Une fois les démarches successorales terminées, le parent assure au quotidien la gestion du patrimoine de l’enfant. La prudence guide chaque décision : pas question de spéculer ou de prendre des risques inconsidérés. Jusqu’à ses seize ans, l’enfant mineur peut voir ses revenus issus de ses biens, par exemple, les loyers d’un appartement, être perçus par son parent, qui subvient à ses besoins. Ce dispositif permet de maintenir un équilibre financier, surtout en cas de ressources plus limitées après le décès. Il évite également à l’enfant de se retrouver en difficulté pour régler les impôts attachés à ses nouveaux revenus, tout en lui conservant sa domiciliation fiscale habituelle.

Aucun acte grave ne peut avoir lieu sans l’autorisation du juge

Le parent-administrateur doit pouvoir rendre des comptes sur sa gestion. Un rapport annuel ne s’impose qu’à la demande expresse du juge : dans ce cas, ce document doit être adressé au directeur des services de registre. Il demeure toutefois prudent de conserver tous les justificatifs utiles, pour répondre aux éventuelles sollicitations du tribunal. Si la composition du patrimoine ou son importance le nécessite, le juge peut désigner un technicien indépendant chargé de vérifier la bonne administration des biens de l’enfant et la protection de ses intérêts.

Le plus souvent, pourtant, le parent survivant gère seul la propriété. Mais il ne peut, en aucun cas, disposer du patrimoine du mineur à sa guise. Toute opération majeure, comme vendre un bien immobilier ou apporter des actifs à une société, requiert l’aval du juge. Impossible aussi de garantir un prêt au nom du mineur sans solliciter le magistrat. L’enfant ne pourra prendre le relais qu’à sa majorité : ce n’est qu’à ce moment qu’il pourra décider librement de l’usage de ses biens, sans la tutelle du juge ni celle de son parent.

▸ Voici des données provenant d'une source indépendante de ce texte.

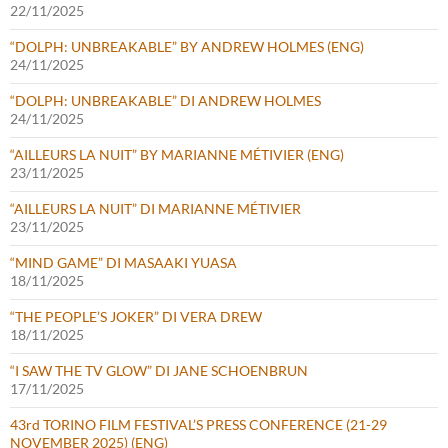
22/11/2025
“DOLPH: UNBREAKABLE” BY ANDREW HOLMES (ENG)
24/11/2025
“DOLPH: UNBREAKABLE” DI ANDREW HOLMES
24/11/2025
“AILLEURS LA NUIT” BY MARIANNE MÉTIVIER (ENG)
23/11/2025
“AILLEURS LA NUIT” DI MARIANNE MÉTIVIER
23/11/2025
“MIND GAME” DI MASAAKI YUASA
18/11/2025
“THE PEOPLE’S JOKER” DI VERA DREW
18/11/2025
“I SAW THE TV GLOW” DI JANE SCHOENBRUN
17/11/2025
43rd TORINO FILM FESTIVAL’S PRESS CONFERENCE (21-29
NOVEMBER 2025) (ENG)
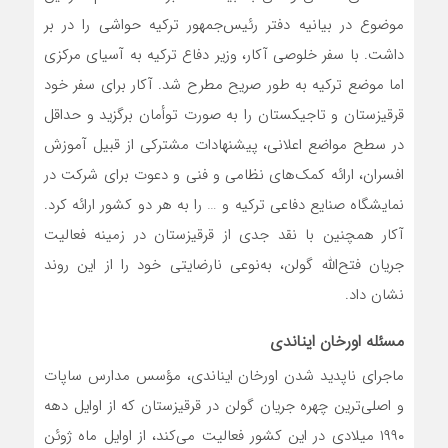
موضوع در بیانیه دفتر رئیس‌جمهور ترکیه حواشی‌ را در بر
داشت. با سفر خلوصی آکار، وزیر دفاع ترکیه به آسیای مرکزی
اما موضع ترکیه به طور صریح مطرح شد. آکار برای سفر خود
قرقیزستان و تاجیکستان را به صورت توأمان برگزید و حداقل
در سطح مواضع اعلانی، پیشنهادات مشترکی از قبیل آموزش
افسران، ارائه کمک‌های نظامی و فنی و دعوت برای شرکت در
نمایشگاه صنایع دفاعی ترکیه و … را به هر دو کشور ارائه کرد.
آکار همچنین با نقد جدی از قرقیزستان در زمینه فعالیت
جریان فتح‌الله گولن، به‌نوعی نارضایتی خود را از این روند
نشان داد.
مسئله اورخان ایناندی
ماجرای ناپدید شدن اورخان ایناندی، مؤسس مدارس ساپات
و اصلی‌ترین چهره‌ جریان گولن در قرقیزستان که از اوایل دهه
۱۹۹۰ میلادی در این کشور فعالیت می‌کند، از اوایل ماه ژوئن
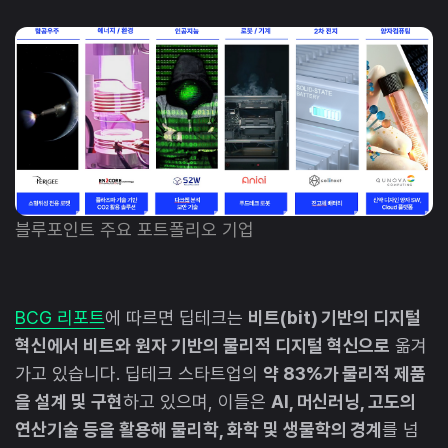
블루포인트 주요 포트폴리오 기업
BCG 리포트
에 따르면 딥테크는
비트(bit) 기반의 디지털
혁신에서 비트와 원자 기반의 물리적 디지털 혁신으로
옮겨
가고 있습니다. 딥테크 스타트업의
약 83%가 물리적 제품
을 설계 및 구현
하고 있으며, 이들은
AI, 머신러닝, 고도의
연산기술 등을 활용해 물리학, 화학 및 생물학의 경계
를 넘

Rien ne presse plus que le temps lorsqu’il s’agit de transmission. Entre le formalisme du notaire, la vigilance du juge et la réalité concrète des familles, chaque succession impliquant un mineur impose une marche particulière, rigoureuse mais salutaire. Quand les héritiers grandissent et prennent enfin la main, c’est un tout autre chapitre qui s’ouvre, celui de la pleine autonomie, après l’épreuve et l’attente.